Doctors Explain the Truth Behind 11 Popular Eye Myths

"If a tear film is a little on the dry side from not blinking sufficiently…then the quality of vision suffers," said Rosen. "It's sort of a temporary phenomenon."

Some of the strain can be avoided, Chang said. If you are looking at something up close, it's a good idea to take breaks and look into the distance.

"I don't think people were meant to be looking at a computer screen all day long," he said, but "it's not going to cause long-term damage."

He said children may sit close to the screen because they can. "You have more of a range of accommodation and you can sustain it for long periods of time."

Of course, it may also signal a problem.

"If a kid is doing that, it may be that they need a pair of glasses," said Chang.

Fact or Myth? We are bound to suffer the same eye problems as our parents.

Answer: Sometimes Many eye problems are genetic, but as with all genetic problems, inheritance is not guaranteed.

"There's a higher risk, but it doesn't mean you're going to suffer," said Pepose.

"The important thing is that some eye conditions can definitely be passed down," said Chang.

"Things like glaucoma are definitely inheritable," he said. "That really reinforces the fact that it's generally good to get a general eye exam."

Chang said some problems are gray areas -- combinations of inheritance and environment -- such as refractive errors.

Studies show that problems such as nearsightedness and farsightedness seem to have some relation to whether a parent had the problem.

Of course, some vision problems have nothing to do with genetics.

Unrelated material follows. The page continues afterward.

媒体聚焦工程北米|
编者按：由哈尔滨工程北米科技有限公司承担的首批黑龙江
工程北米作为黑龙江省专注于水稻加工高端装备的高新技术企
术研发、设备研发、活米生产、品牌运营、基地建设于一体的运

"Cataracts is an age-related degeneration of the lens -- that's something that happens to everybody," said Chang.

Fact or Myth? As you get older, there's nothing you can do about your worsening vision.

Answer: Myth

Some age problems are inevitable.

"Cataracts are not a disease," said optometrist Harvey Moscot of Moscot Eyewear and Eyecare in New York City. "It's a normal aging change, not unlike gray hair. If everyone lived long enough, they would get cataracts."

But at the same time, cataracts, like many vision problems, can be fixed.

Cataracts, a clouding of the lens caused by the folding of proteins, can be removed to fix the problem.

"There's a lot of research now on preventing cataracts," said Moscot. But for other ailments, preventatives are known.

Many of the eye ailments that affect people when they age can be eased by following general health advice. A balanced diet can play a role in preventing some problems, as can giving up smoking. Rosen added that controlling cholesterol and sugar levels could help as well.

Of course, not all problems can be fixed completely. Moscot said that for many eye ailments, he tells his patients that their options are limited to LASIK laser eye surgery and glasses.

Fact or Myth? Eating carrots will improve your vision.

Answer: Myth -- mostly

Diet is important to good vision, but that doesn't mean that eating carrots all day will give you eagle eyes.

Vitamin A deficiency may lead to poor vision, but having an excess of the vitamin does not enhance vision further.

"In America it's not an issue, because our diets have plenty of vitamin A," said Moscot.

Some foods can help eyes, however.

Dark green vegetables, such as spinach and broccoli, for example, contain lutein, which is found as a yellow spot in the retina, called the macula.